Integration matters at the platform level and for workflows
The most successful DS and ML platforms are those that can provide integration with other platforms and between the workflows of data scientists as they develop models. What we see is that integration capabilities have improved; H20.ai excels here. But, there is still a need for investment in collaboration between users and workflows. Everyone using the platform—from data scientists to data engineers to citizen data scientists—needs to be able to communicate and collaborate effectively throughout the full life cycle of model development, deployment, and maintenance.
An ecosystem full of possibilities…
The broad DS and ML ecosystem is competitive, yet collaboration is integral to the community, even between competitors. Open-source platforms are popular; developers frequently cite them as favorites because of user-friendliness. However, enterprise leaders deciding which platform to use should make sure they understand the pros and cons of these open-source options and consider whether they are truly the best option for their organization. Investigate the possibility of accessing enterprise support options if necessary.
AWS, Microsoft Azure, Google Cloud, and IBM’s ecosystems were called out especially for the range of tools that could be used in harmony.
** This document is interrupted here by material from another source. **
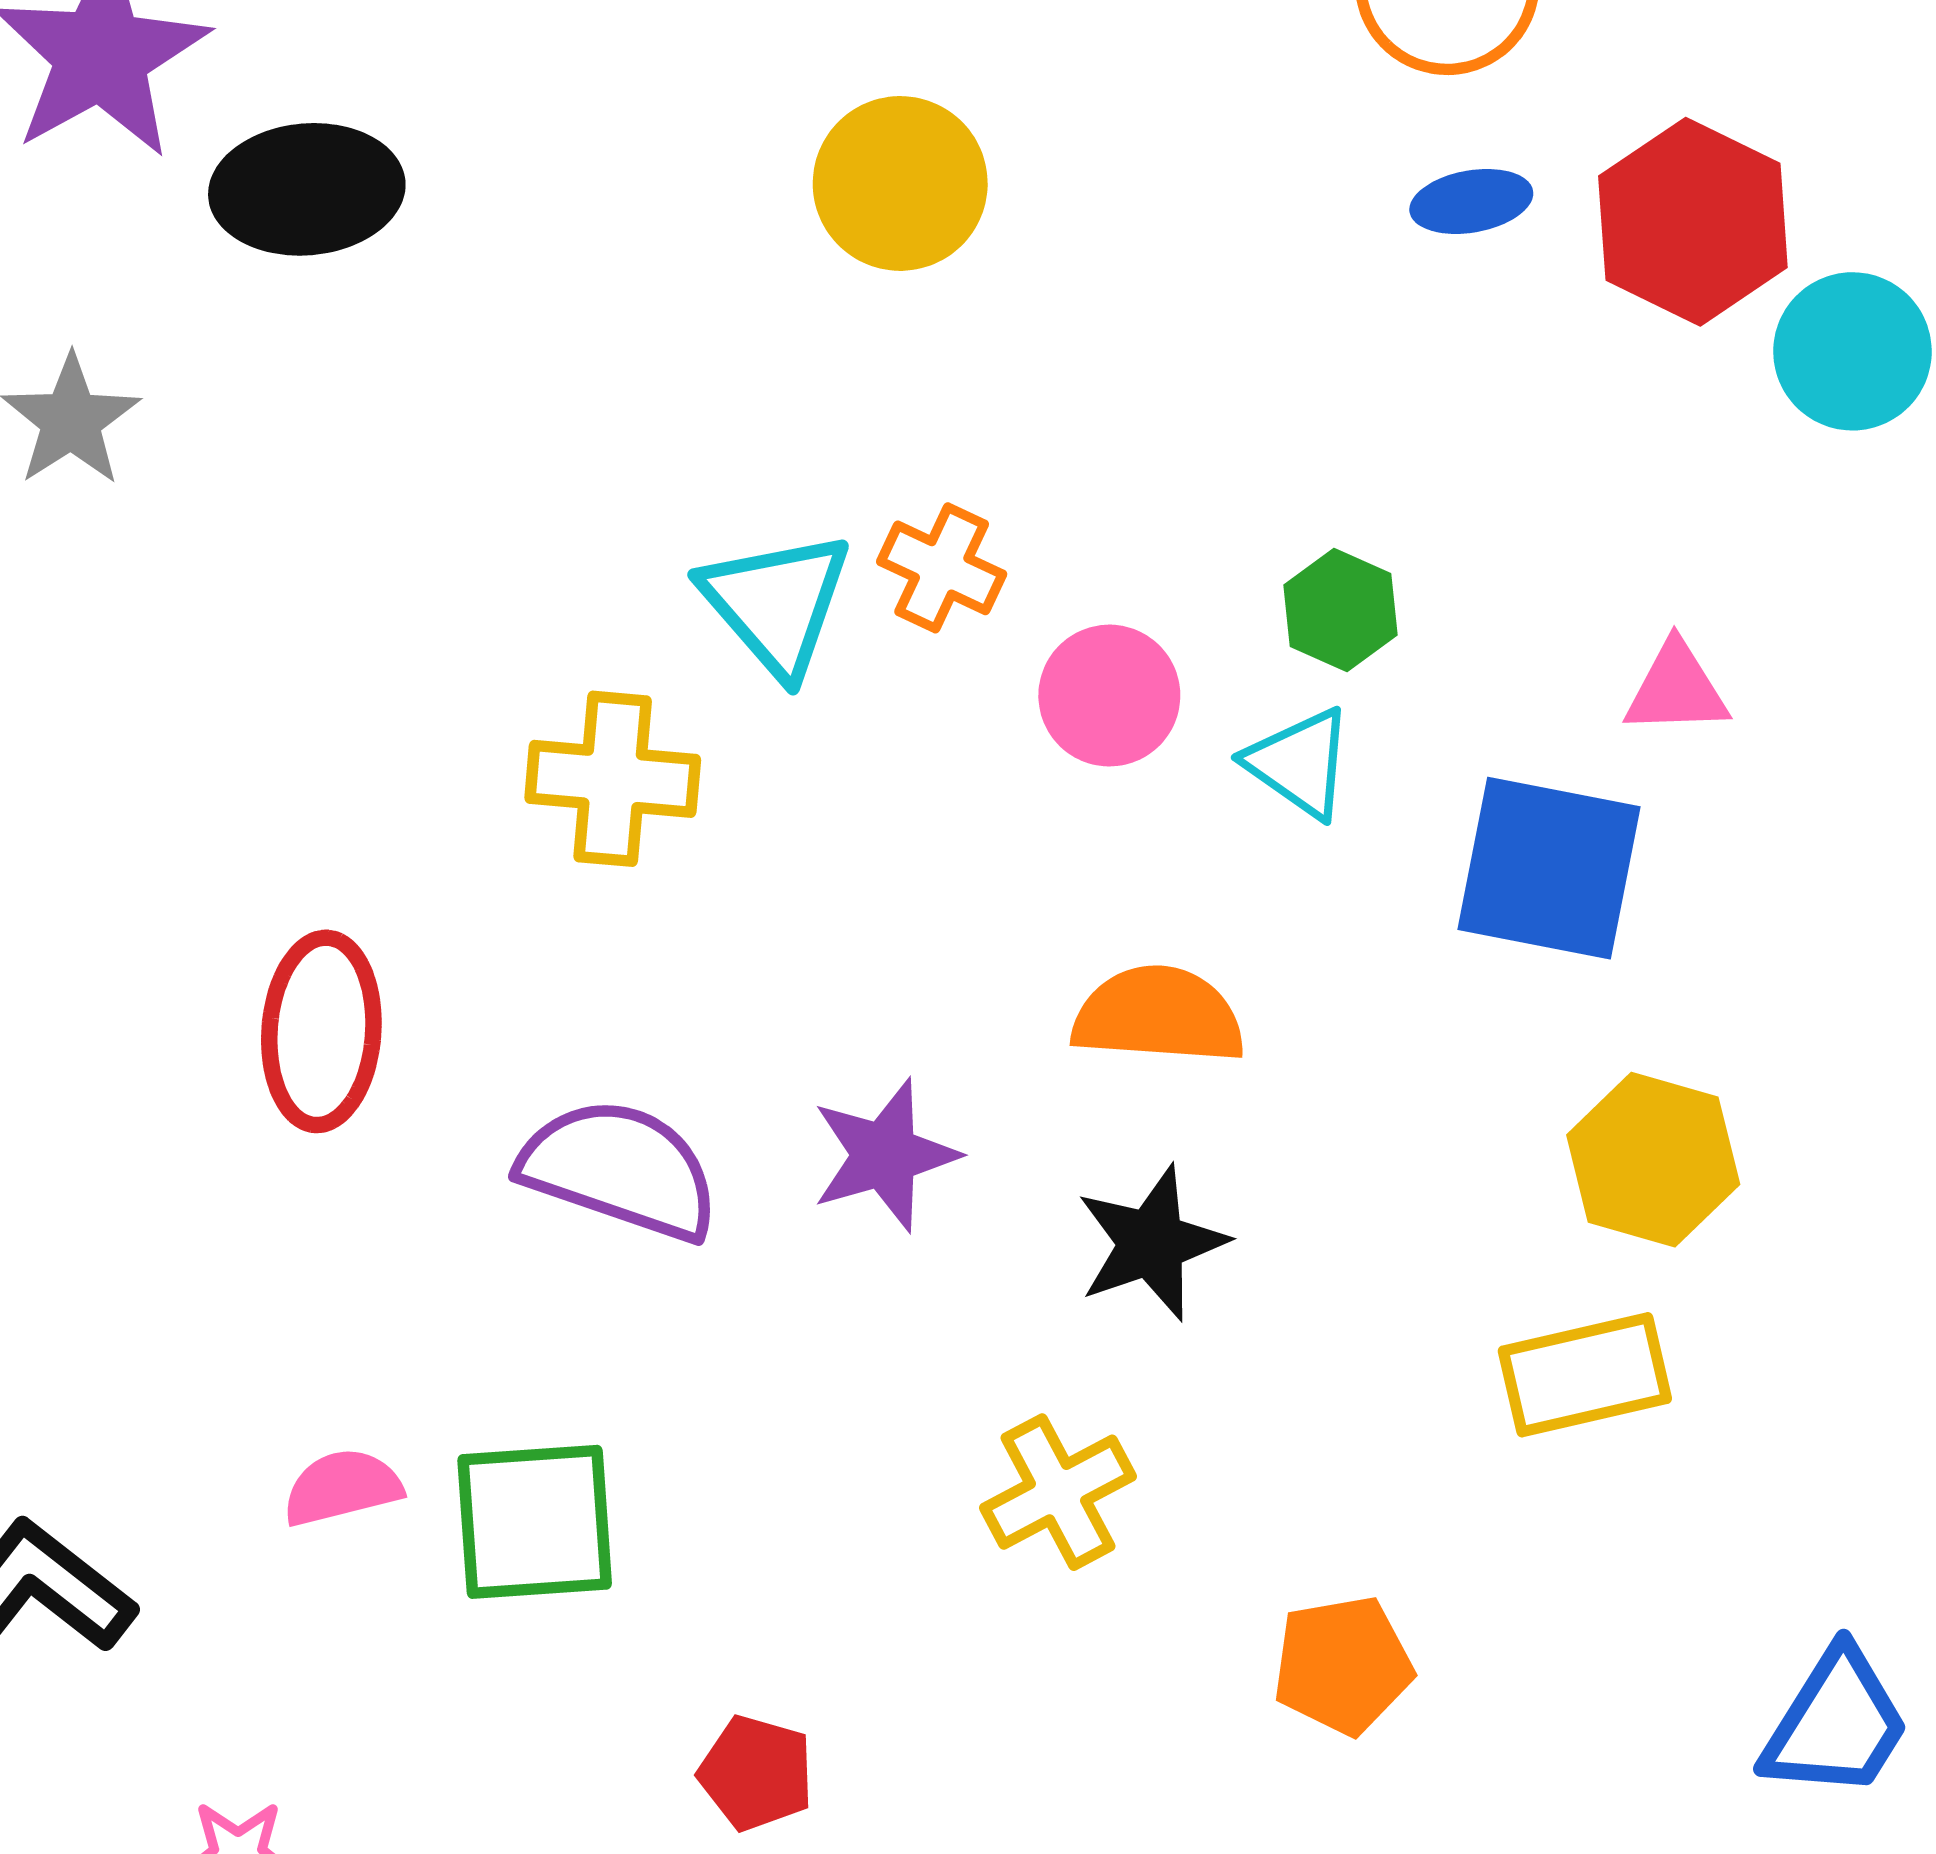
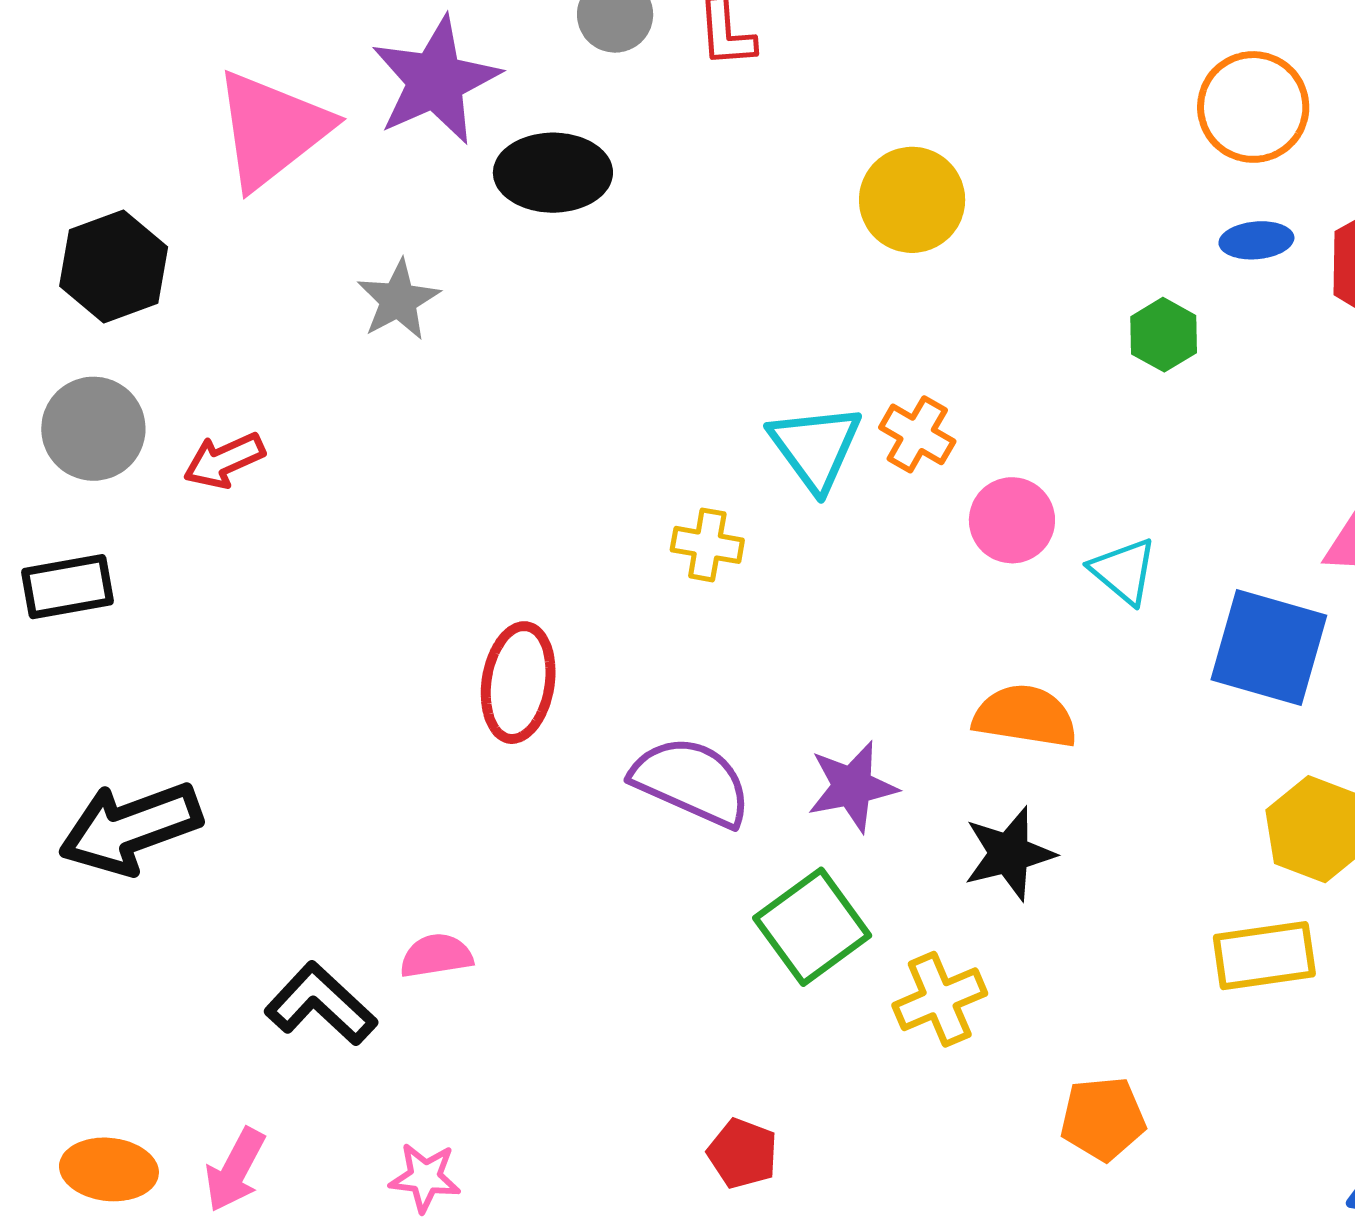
green hexagon: (1340, 610) -> (1164, 335), moved
yellow cross: (613, 779) -> (707, 545), size x0.7
pink semicircle: (342, 1487) -> (436, 956), moved
green square: (535, 1522) -> (812, 927), moved, turned -37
The right platform is the one that delivers most impact to your data scientists’ productivity
For those looking to invest in a DS and ML platform, it’s not necessary to be exclusive with your selection. View the selection of platforms as a toolbox for you to select from a range of options as your organization’s needs dictate. From our research, most data scientists, analysts, and developers have three or four favorite DS ML platforms, on average.
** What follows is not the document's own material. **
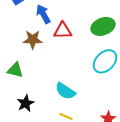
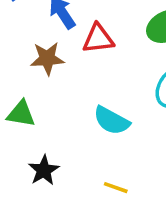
cyan semicircle: (65, 91) -> (112, 121), moved

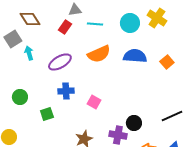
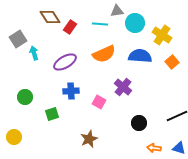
gray triangle: (75, 10) -> (117, 11), moved
yellow cross: (157, 18) -> (162, 35), moved
brown diamond: (30, 19) -> (50, 17), moved
purple cross: (118, 135) -> (123, 87), moved, turned 30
Productivity improvements for data scientists and developers are key to bottom-line impact. DS and ML platforms can offer many time and effort reductions, such as platform-specific software development kits (SDKs) for Jupyter Notebooks and plug-ins for common integrated development environments (IDEs). And as there continue to be advancements with AutoML, platforms can reduce the effort and expertise required to train models, specifically by automating the steps it takes to train and optimize new models.
A senior data scientist at one of the largest banks in North America shared their needs from an ML platform, “Our biggest AI priority is having a flexible platform that can support a wide variety of use cases, features auto ML to more quickly find insights, and be able to support unstructured data processing.” For many organizations, AutoML is becoming a real solution to gain speed with a small data scientist team.
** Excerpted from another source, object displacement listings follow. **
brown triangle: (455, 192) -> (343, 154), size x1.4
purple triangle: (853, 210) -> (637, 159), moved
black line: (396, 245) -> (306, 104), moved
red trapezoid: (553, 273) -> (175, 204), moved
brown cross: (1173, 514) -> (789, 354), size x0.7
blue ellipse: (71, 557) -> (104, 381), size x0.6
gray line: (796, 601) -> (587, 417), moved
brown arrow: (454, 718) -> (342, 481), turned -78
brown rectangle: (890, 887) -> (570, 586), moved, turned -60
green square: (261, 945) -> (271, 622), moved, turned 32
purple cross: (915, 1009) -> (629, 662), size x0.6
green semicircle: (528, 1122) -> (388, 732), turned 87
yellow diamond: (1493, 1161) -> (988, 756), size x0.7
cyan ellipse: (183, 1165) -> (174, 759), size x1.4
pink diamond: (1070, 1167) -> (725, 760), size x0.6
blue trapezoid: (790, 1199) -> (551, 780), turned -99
The Bottom Line: Data science and machine learning platforms are the foundation for data-driven innovation within an enterprise. Invest in both boosting your data scientist team’s productivity and finding ways to create more self-serve analytics and ML capabilities to drive adoption.
Ultimately, this all comes down to how you can tie these technology investments to real business goals. For example, the VP of IT at a North American water utility in our study outlined a wide range of business outcomes that their organization is relying on their DS and ML platforms to deliver, “[We need these platforms] to improve processes and decision making … to drive down our cost of service without sacrificing reliability of service and improve customer engagement.”
DS and ML platforms must keep pace with advancements in machine learning, deep learning, and computing infrastructure through open integration and flexibility, take a proactive approach to model governance, create an environment to better support the workflows and hand-offs between data scientists, engineers, and developers, and, finally, provide the best possible avenues for non-technical business users to consume insights to influence actual business decision making and enterprise performance.